**ABOUT THIS EXERCISE:**
Each line in the records that mentions the word "helper" needs to be listed.

BEGIN INPUT RECORDS

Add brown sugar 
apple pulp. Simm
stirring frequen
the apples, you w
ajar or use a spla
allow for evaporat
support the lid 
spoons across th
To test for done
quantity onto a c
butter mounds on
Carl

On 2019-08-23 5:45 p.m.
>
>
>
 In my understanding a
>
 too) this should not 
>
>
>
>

END INPUT RECORDS
BEGIN INPUT RECORDS

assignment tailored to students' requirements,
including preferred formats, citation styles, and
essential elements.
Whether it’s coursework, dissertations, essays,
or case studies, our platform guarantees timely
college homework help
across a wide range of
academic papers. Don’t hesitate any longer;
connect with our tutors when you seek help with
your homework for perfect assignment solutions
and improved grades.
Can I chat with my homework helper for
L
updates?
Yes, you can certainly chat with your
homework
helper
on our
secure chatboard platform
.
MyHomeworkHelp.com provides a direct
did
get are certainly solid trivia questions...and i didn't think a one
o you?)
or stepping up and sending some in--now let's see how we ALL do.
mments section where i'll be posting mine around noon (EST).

END INPUT RECORDS

**EXERCISE OUTPUT:**
Can I chat with my homework helper for
helper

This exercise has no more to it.